Les marchés de l’énergie relient pétrole brut, gaz naturel, électricité et produits raffinés. Ils influencent les marges des entreprises, l’inflation, les devises et parfois les finances publiques.
Ce cours donne une carte de lecture pour comprendre les grands risques de prix avant d’entrer dans chaque marché spécifique.
L’énergie n’est pas un seul marché. Chaque produit a sa logistique, son stockage, sa saisonnalité et sa façon de se transmettre aux coûts des entreprises.
Distinguer les familles d’énergie
Le pétrole brut est une matière première de départ. Les produits raffinés comme diesel, essence ou kérosène répondent à des usages finaux.
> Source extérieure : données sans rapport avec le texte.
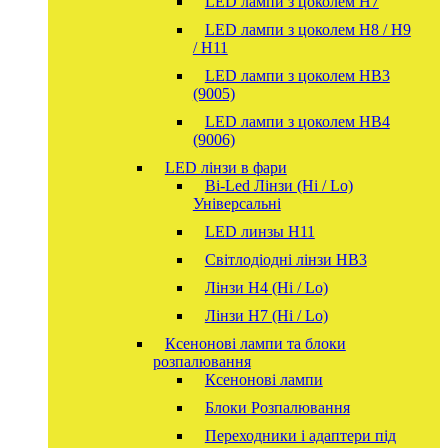
LED лампи з цоколем H7
LED лампи з цоколем H8 / H9
/ H11
LED лампи з цоколем HB3
(9005)
LED лампи з цоколем HB4
(9006)
LED лінзи в фари
Bi-Led Лінзи (Hi / Lo)
Універсальні
LED линзы H11
Світлодіодні лінзи HB3
Лінзи Н4 (Hi / Lo)
Лінзи Н7 (Hi / Lo)
Ксенонові лампи та блоки
розпалювання
Ксенонові лампи
Блоки Розпалювання
Переходники і адаптери під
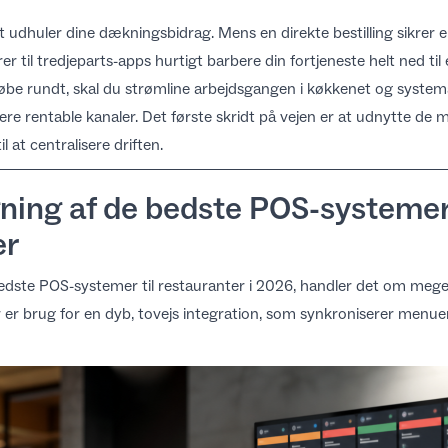
 udhuler dine dækningsbidrag. Mens en direkte bestilling sikrer 
 til tredjeparts-apps hurtigt barbere din fortjeneste helt ned ti
 løbe rundt, skal du strømline arbejdsgangen i køkkenet og syste
re rentable kanaler. Det første skridt på vejen er at udnytte de
il at centralisere driften.
ing af de bedste POS-systemer 
er
edste POS-systemer til restauranter i 2026
, handler det om mege
 er brug for en dyb, tovejs integration, som synkroniserer menuer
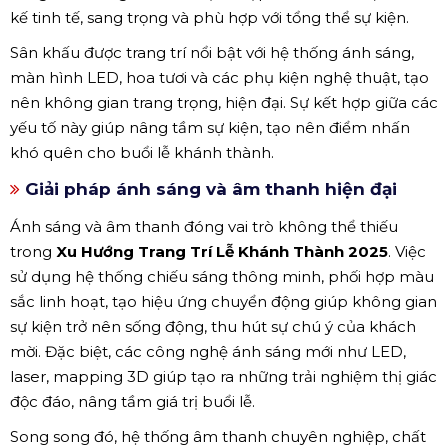
kế tinh tế, sang trọng và phù hợp với tổng thể sự kiện.
Sân khấu được trang trí nổi bật với hệ thống ánh sáng,
màn hình LED, hoa tươi và các phụ kiện nghệ thuật, tạo
nên không gian trang trọng, hiện đại. Sự kết hợp giữa các
yếu tố này giúp nâng tầm sự kiện, tạo nên điểm nhấn
khó quên cho buổi lễ khánh thành.
Giải pháp ánh sáng và âm thanh hiện đại
Ánh sáng và âm thanh đóng vai trò không thể thiếu
trong
Xu Hướng Trang Trí Lễ Khánh Thành 2025
. Việc
sử dụng hệ thống chiếu sáng thông minh, phối hợp màu
sắc linh hoạt, tạo hiệu ứng chuyển động giúp không gian
sự kiện trở nên sống động, thu hút sự chú ý của khách
mời. Đặc biệt, các công nghệ ánh sáng mới như LED,
laser, mapping 3D giúp tạo ra những trải nghiệm thị giác
độc đáo, nâng tầm giá trị buổi lễ.
Song song đó, hệ thống âm thanh chuyên nghiệp, chất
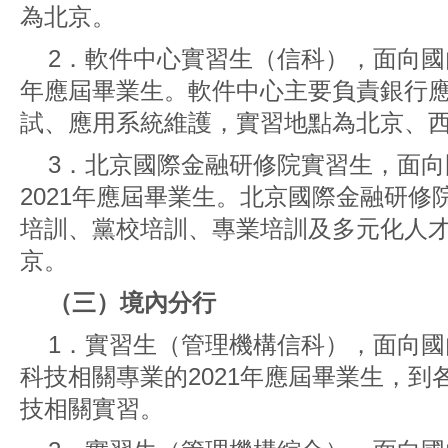
為北京。
2．軟件中心實習生（信科），面向國內
年應屆畢業生。軟件中心主要負責銀行
試、應用系統維護，實習地點為北京、
3．北京國際金融研修院實習生，面
2021年應屆畢業生。北京國際金融研
培訓、黨校培訓、專業培訓及多元化人
京。
（三）境內分行
1．實習生（管理機構信科），面向
科技相關專業的2021年應屆畢業生，
技相關實習。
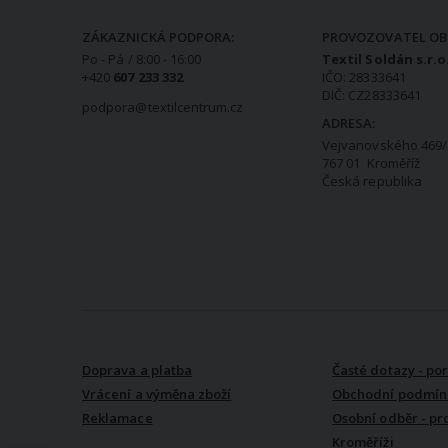
KONTAKTNÍ INFORMACE
ZÁKAZNICKÁ PODPORA:
PROVOZOVATEL OB
Po - Pá / 8:00 - 16:00
Textil Soldán s.r.o
+420
607 233 332
IČO: 28333641
DIČ: CZ28333641
podpora@textilcentrum.cz
ADRESA:
Vejvanovského 469/
767 01 Kroměříž
Česká republika
VŠE O NÁKUPU
Doprava a platba
Časté dotazy - po
Vrácení a výměna zboží
Obchodní podmín
Reklamace
Osobní odběr - pr
Kroměříži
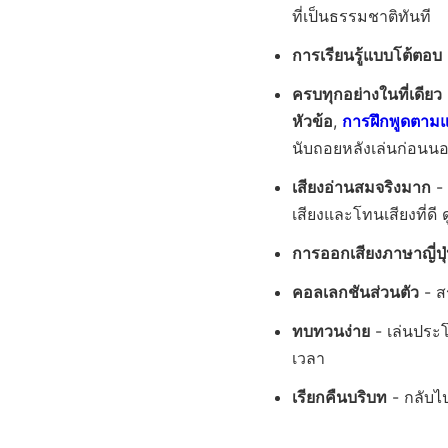
ที่เป็นธรรมชาติทันที
การเรียนรู้แบบโต้ตอบ
ครบทุกอย่างในที่เดียว
หัวข้อ
,
การฝึกพูดตาม
นับถอยหลังเล่นก่อนน
เสียงอ่านสมจริงมาก
- 
เสียงและโทนเสียงที่ดี ด
การออกเสียงภาษาญี่ปุ
คอลเลกชันส่วนตัว
- ส
ทบทวนง่าย
- เล่นประโ
เวลา
เรียกคืนบริบท
- กลับไป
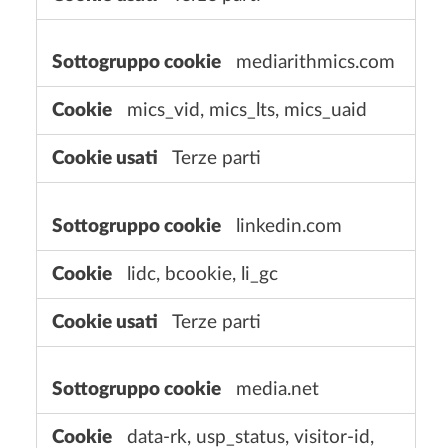
mediarithmics.com
mics_vid, mics_lts, mics_uaid
Terze parti
linkedin.com
lidc, bcookie, li_gc
Terze parti
media.net
data-rk, usp_status, visitor-id,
Le gaz naturel dépend fortement des infrastructures. L’électricité est difficile à stocker et très locale.
Un choc sur le brut ne se transmet pas toujours immédiatement au diesel ou à l’électricité. Les marges de raffinage, le transport, la réglementation et les stocks peuvent amortir ou amplifier le mouvement.
Offre, demande et géopolitique
L’offre d’énergie dépend de la production, des capacités de transport, des stocks, des décisions d’investissement et parfois de restrictions politiques. La demande dépend de l’activité économique, de la saison, du transport et de l’industrie.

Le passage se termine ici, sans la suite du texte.